Your instructions »
Extract, word for word, each line from the line holding "semplice di quanto" through the end of the records. Omit every picture.

Dataset entries
----------
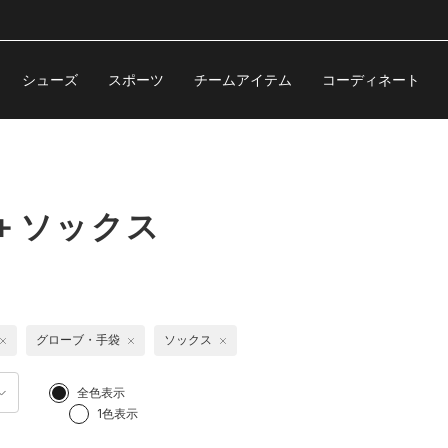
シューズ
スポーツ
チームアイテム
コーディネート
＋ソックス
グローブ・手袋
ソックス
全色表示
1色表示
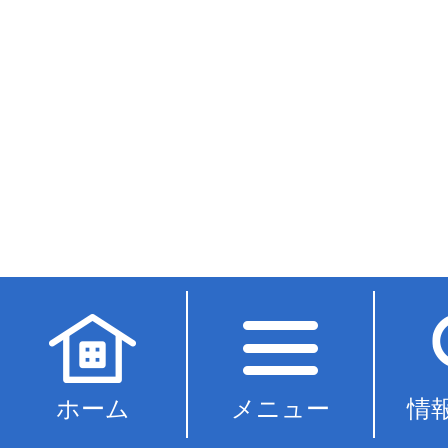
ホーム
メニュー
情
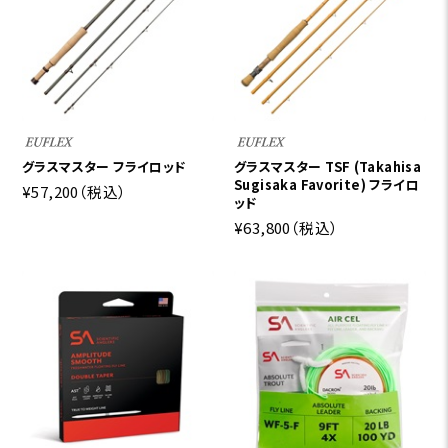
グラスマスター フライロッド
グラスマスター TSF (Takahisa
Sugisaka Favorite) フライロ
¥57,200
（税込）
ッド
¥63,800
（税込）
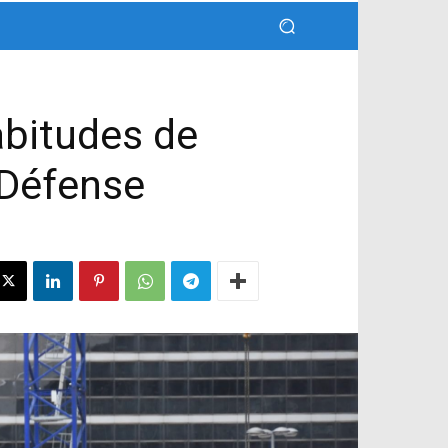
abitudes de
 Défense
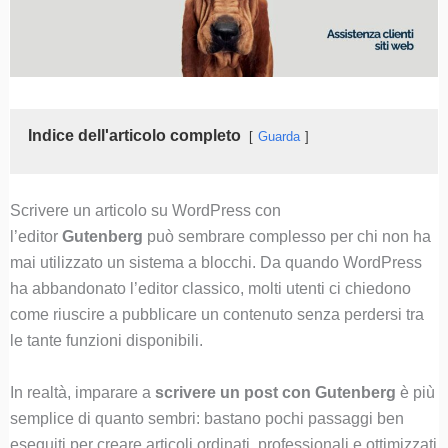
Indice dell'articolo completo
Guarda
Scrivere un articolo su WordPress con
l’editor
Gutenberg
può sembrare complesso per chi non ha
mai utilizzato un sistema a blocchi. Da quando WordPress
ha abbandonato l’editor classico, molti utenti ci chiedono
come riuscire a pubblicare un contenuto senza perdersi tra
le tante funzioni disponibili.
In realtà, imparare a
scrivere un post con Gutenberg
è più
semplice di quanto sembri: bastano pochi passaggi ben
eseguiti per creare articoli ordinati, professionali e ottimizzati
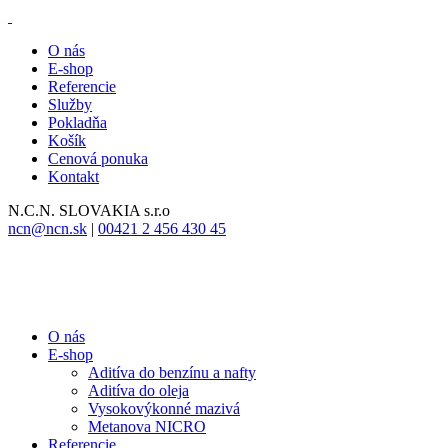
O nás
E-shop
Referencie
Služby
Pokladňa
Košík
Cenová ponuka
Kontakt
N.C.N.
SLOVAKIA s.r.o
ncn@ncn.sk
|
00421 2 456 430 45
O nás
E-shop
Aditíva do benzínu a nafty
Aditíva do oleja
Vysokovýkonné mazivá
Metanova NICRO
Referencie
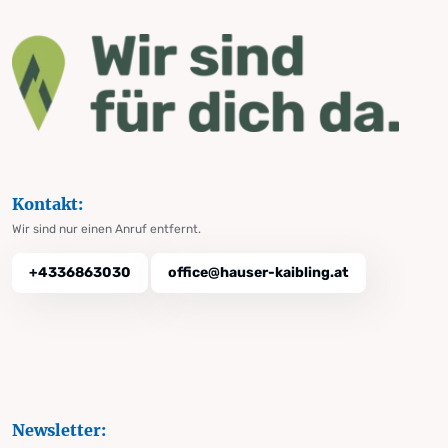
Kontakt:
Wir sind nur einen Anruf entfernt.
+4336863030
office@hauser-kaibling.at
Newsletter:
----------
Task solution »
semplice di quanto sembri: bastano pochi passaggi ben
eseguiti per creare articoli ordinati, professionali e ottimizzati
O nás
E-shop
Referencie
Služby
Pokladňa
Košík
Cenová ponuka
Kontakt
N.C.N.
SLOVAKIA s.r.o
ncn@ncn.sk
|
00421 2 456 430 45
O nás
E-shop
Aditíva do benzínu a nafty
Aditíva do oleja
Vysokovýkonné mazivá
Metanova NICRO
Referencie
Kontakt:
Wir sind nur einen Anruf entfernt.
+4336863030
office@hauser-kaibling.at
Newsletter:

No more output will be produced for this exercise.